Errant Crumbs || Jason Thornberry

On my phone, I see a letter from an editor while I listen to the kettle boil. I get them every day. I’m a struggling writer and, aside from coffee, the most rewarding way to begin my morning is with an acceptance from a magazine or a journal.

Scrolling Twitter, I see complaints about the monotony of submitting and querying. The boredom and tepid anxiety of awaiting a decision is customary, though some writers seem demoralized by rejection letters. Occasionally, I point out that they’re something we all face. What really matters is how we perceive them. And I rearticulate the tired chestnut that if you wish to survive as a writer, you must develop impenetrable skin and learn to enjoy rejection. Because rejection toughens you. Because rejection makes you work harder. Because rejection makes you take more time with your craft. Because rejection makes you a better artist. And, ultimately, because rejection makes acceptance sweeter.

I know we can’t all be Toni Morrison or Dostoevsky or (insert hero here), though I’m sure they faced rejection too. And I know an increasing number of writers ply their trade by crafting, revising, submitting, and publishing. I also know that sheer talent isn’t enough. Talent must be combined with tenacity, dexterity with determination, proficiency with persistence. Persistence keeps us from giving up when doors slam in our faces. Persistence dulls discomfort, vacuuming errant crumbs of self-doubt.

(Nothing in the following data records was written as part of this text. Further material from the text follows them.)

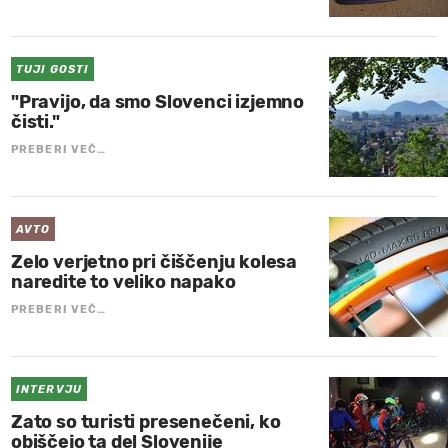
TUJI GOSTI
"Pravijo, da smo Slovenci izjemno
čisti."
PREBERI VEČ…
AVTO
Zelo verjetno pri čiščenju kolesa
naredite to veliko napako
PREBERI VEČ…
INTERVJU
Zato so turisti presenečeni, ko
obiščejo ta del Slovenije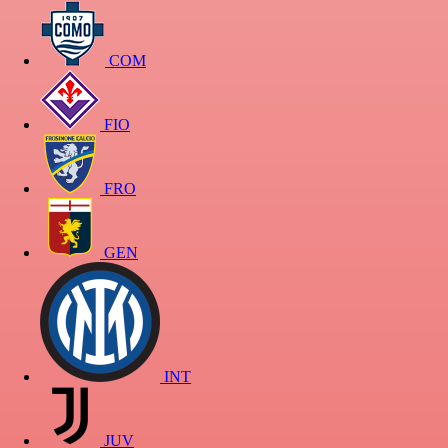
COM
FIO
FRO
GEN
INT
JUV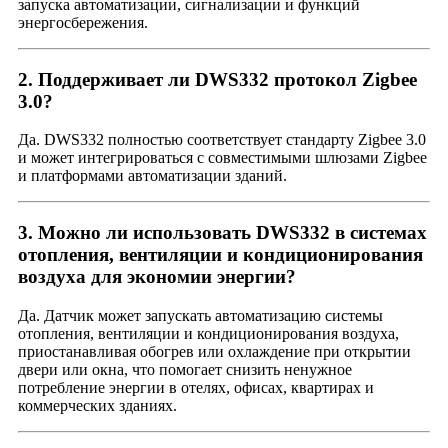
запуска автоматизации, сигнализации и функций
энергосбережения.
2. Поддерживает ли DWS332 протокол Zigbee
3.0?
Да. DWS332 полностью соответствует стандарту Zigbee 3.0
и может интегрироваться с совместимыми шлюзами Zigbee
и платформами автоматизации зданий.
3. Можно ли использовать DWS332 в системах
отопления, вентиляции и кондиционирования
воздуха для экономии энергии?
Да. Датчик может запускать автоматизацию системы
отопления, вентиляции и кондиционирования воздуха,
приостанавливая обогрев или охлаждение при открытии
двери или окна, что помогает снизить ненужное
потребление энергии в отелях, офисах, квартирах и
коммерческих зданиях.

This morning’s rejection letter comes from a journal in the Pacific Northwest; the subject line references a story I submitted several months ago. I had forgotten all about it. And then, after an excruciating preamble, the editor spends three Dostoevskian paragraphs apologizing for making me wait (I wasn’t). They describe the infinite psychic anguish that composing this particular rejection letter caused them. Their letter is somehow longer than the work I submitted. I am half-inclined to tell them.

In a moment of pre-coffee clarity, I recognize that this editor is projecting their own writerly insecurities onto me. Perhaps they feel guilty. Maybe they’ve had their heart cauterized by rejection. I’ll admit—my first dozen stung. The early rejection letters made me reevaluate my ability. Eventually, I stopped referring to them as such; I began calling them “declines,” finding comfort in the idea that opinions are, by definition, subjective. For me, work that’s been declined by one publication has almost always been happily, even greedily accepted by another. It’s simply a matter of hustling to keep it out there or refusing to give up.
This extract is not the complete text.